Publication details

Social environment simulation in VR elicits a distinct reaction in subjects with different levels of anxiety and somatoform dissociation

Authors

KEROUŠ Bojan BARTEČEK Richard ROMAN Robert SOJKA Petr BEČEV Ondřej LIAROKAPIS Fotis

Year of publication 2020
Type Article in Periodical
Magazine / Source International Journal of Human-Computer Interaction
MU Faculty or unit

Faculty of Informatics

Citation
Web http://dx.doi.org/10.1080/10447318.2019.1661608
Doi http://dx.doi.org/10.1080/10447318.2019.1661608
Keywords virtual reality; stress test
Description Virtual reality has taken many great strides in the recent years. It is increasingly used and is an accepted means of delivering behavioral therapy for phobias and anxiety disorders.

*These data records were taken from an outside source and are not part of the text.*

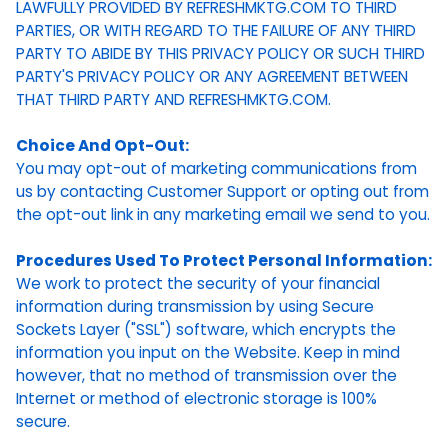
LAWFULLY PROVIDED BY REFRESHMKTG.COM TO THIRD
PARTIES, OR WITH REGARD TO THE FAILURE OF ANY THIRD
PARTY TO ABIDE BY THIS PRIVACY POLICY OR SUCH THIRD
PARTY'S PRIVACY POLICY OR ANY AGREEMENT BETWEEN
THAT THIRD PARTY AND REFRESHMKTG.COM.
Choice And Opt-Out:
You may opt-out of marketing communications from
us by contacting Customer Support or opting out from
the opt-out link in any marketing email we send to you.
Procedures Used To Protect Personal Information:
We work to protect the security of your financial
information during transmission by using Secure
Sockets Layer ("SSL") software, which encrypts the
information you input on the Website. Keep in mind
however, that no method of transmission over the
Internet or method of electronic storage is 100%
secure.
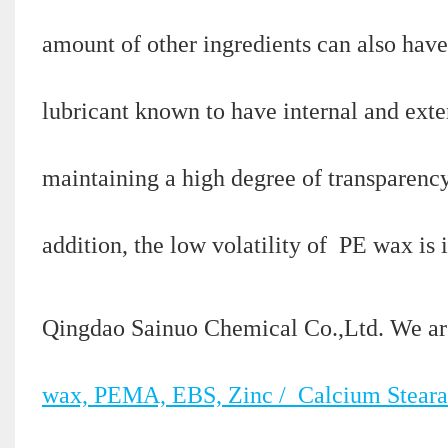
amount of other ingredients can also have
lubricant known to have internal and exte
maintaining a high degree of transparency
addition, the low volatility of PE wax i
Qingdao Sainuo Chemical Co.,Ltd. We ar
wax, PEMA, EBS, Zinc / Calcium Steara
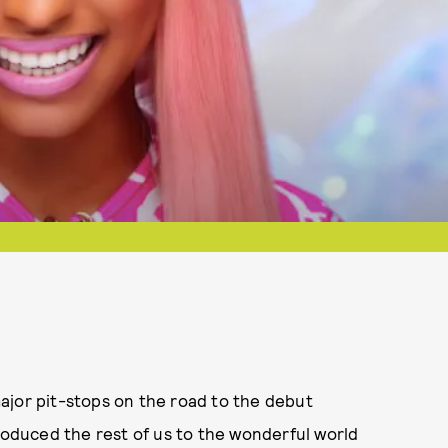
ajor pit-stops on the road to the debut
troduced the rest of us to the wonderful world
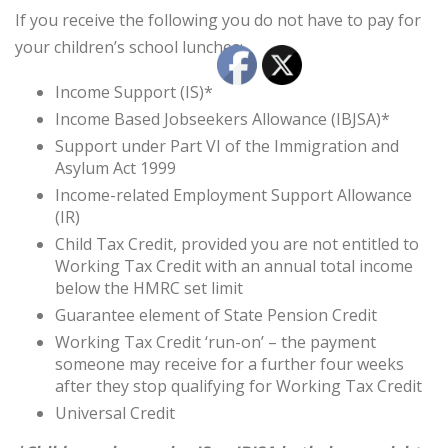
If you receive the following you do not have to pay for
your children’s school lunches:
Income Support (IS)*
Income Based Jobseekers Allowance (IBJSA)*
Support under Part VI of the Immigration and
Asylum Act 1999
Income-related Employment Support Allowance
(IR)
Child Tax Credit, provided you are not entitled to
Working Tax Credit with an annual total income
below the HMRC set limit
Guarantee element of State Pension Credit
Working Tax Credit ‘run-on’ – the payment
someone may receive for a further four weeks
after they stop qualifying for Working Tax Credit
Universal Credit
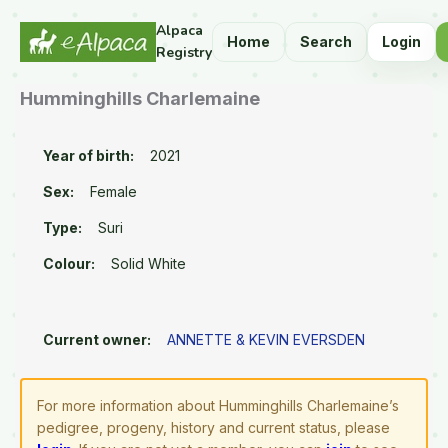
Alpaca
Home
Search
Login
Registry
Humminghills Charlemaine
Year of birth:
2021
Sex:
Female
Type:
Suri
Colour:
Solid White
Current owner:
ANNETTE & KEVIN EVERSDEN
For more information about Humminghills Charlemaine’s
pedigree, progeny, history and current status, please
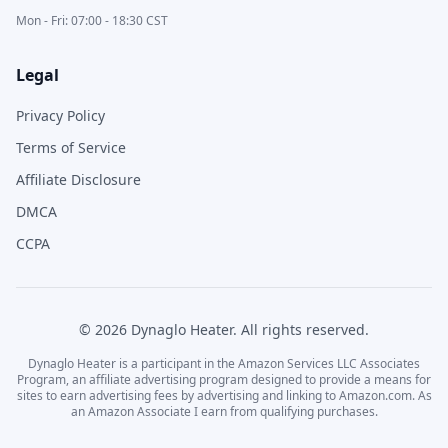
Mon - Fri: 07:00 - 18:30 CST
Legal
Privacy Policy
Terms of Service
Affiliate Disclosure
DMCA
CCPA
©
2026
Dynaglo Heater
. All rights reserved.
Dynaglo Heater
is a participant in the Amazon Services LLC Associates
Program, an affiliate advertising program designed to provide a means for
sites to earn advertising fees by advertising and linking to Amazon.com. As
an Amazon Associate I earn from qualifying purchases.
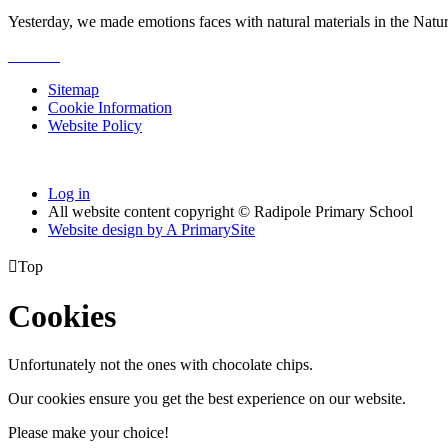
Yesterday, we made emotions faces with natural materials in the Natu
Sitemap
Cookie Information
Website Policy
Log in
All website content copyright © Radipole Primary School
Website design by
A
PrimarySite

Top
Cookies
Unfortunately not the ones with chocolate chips.
Our cookies ensure you get the best experience on our website.
Please make your choice!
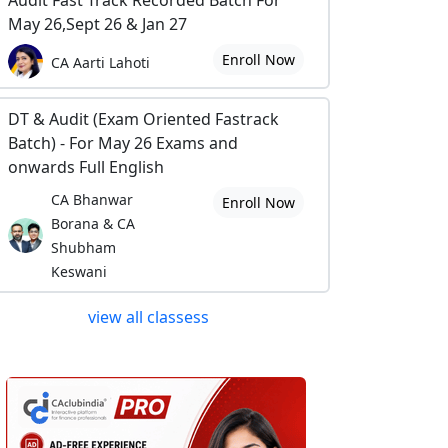
Audit Fast Track Recorded Batch For
May 26,Sept 26 & Jan 27
Enroll Now
CA Aarti Lahoti
DT & Audit (Exam Oriented Fastrack
Batch) - For May 26 Exams and
onwards Full English
CA Bhanwar
Enroll Now
Borana & CA
Shubham
Keswani
view all classess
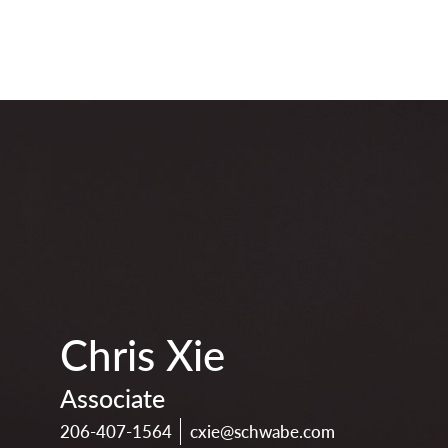
print
download
vcard
pdf
Chris Xie
Associate
206-407-1564
cxie@schwabe.com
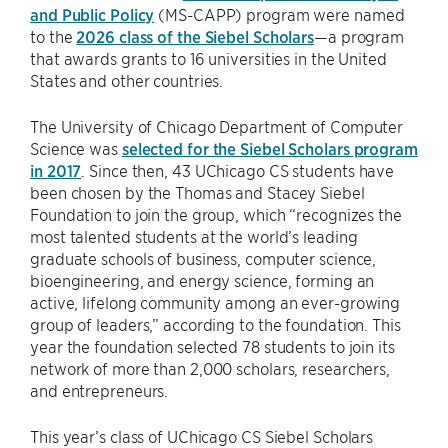
and Public Policy
(MS-CAPP) program were named
to the
2026 class of the Siebel Scholars
—a program
that awards grants to 16 universities in the United
States and other countries.
The University of Chicago Department of Computer
Science was
selected for the Siebel Scholars program
in 2017
. Since then, 43 UChicago CS students have
been chosen by the Thomas and Stacey Siebel
Foundation to join the group, which “recognizes the
most talented students at the world’s leading
graduate schools of business, computer science,
bioengineering, and energy science, forming an
active, lifelong community among an ever-growing
group of leaders,” according to the foundation. This
year the foundation selected 78 students to join its
network of more than 2,000 scholars, researchers,
and entrepreneurs.
This year’s class of UChicago CS Siebel Scholars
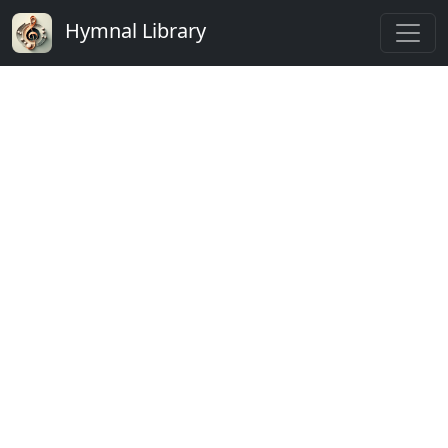
Hymnal Library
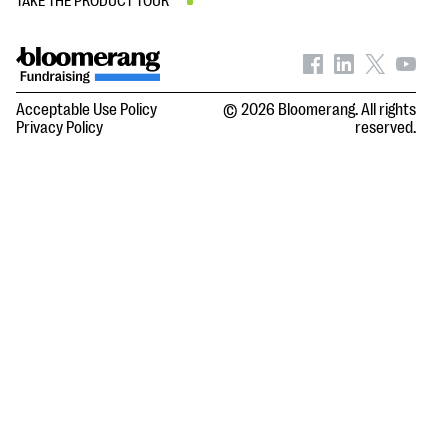
TAKE THE PRODUCT TOUR
Acceptable Use Policy
© 2026 Bloomerang. All rights
Privacy Policy
reserved.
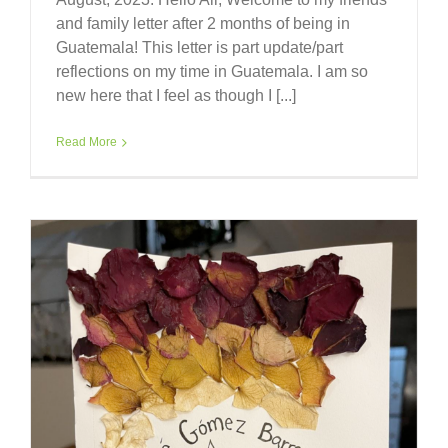
and family letter after 2 months of being in
Guatemala! This letter is part update/part
reflections on my time in Guatemala. I am so
new here that I feel as though I [...]
Read More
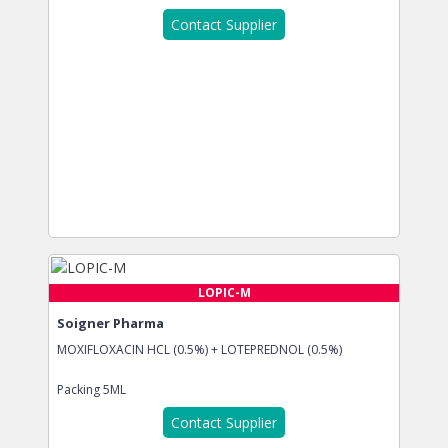
Contact Supplier
LOPIC-M
Soigner Pharma
MOXIFLOXACIN HCL (0.5%) + LOTEPREDNOL (0.5%)
Packing
5ML
Contact Supplier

In this paper, we examine methods of virtual reality stress induction for use in treatment of somatoform and anxiety disorders, as well as the adequate measures of the evoked stress response. In total, 42 healthy subjects took part in testing as part of this study. The results show that electrodermal activity is more sensitive in capturing a subject reaction to non-interactive social environment simulation while cardiovascular parameters better reflect task-related stress. Furthermore, our results suggest a distinct relationship between electrodermal activity and anxiety and cardiovascular parameters and somatoform dissociation. These results can point to a possibility of virtual reality utilization in the research and treatment of disorders in which anxiety and somatization are important features.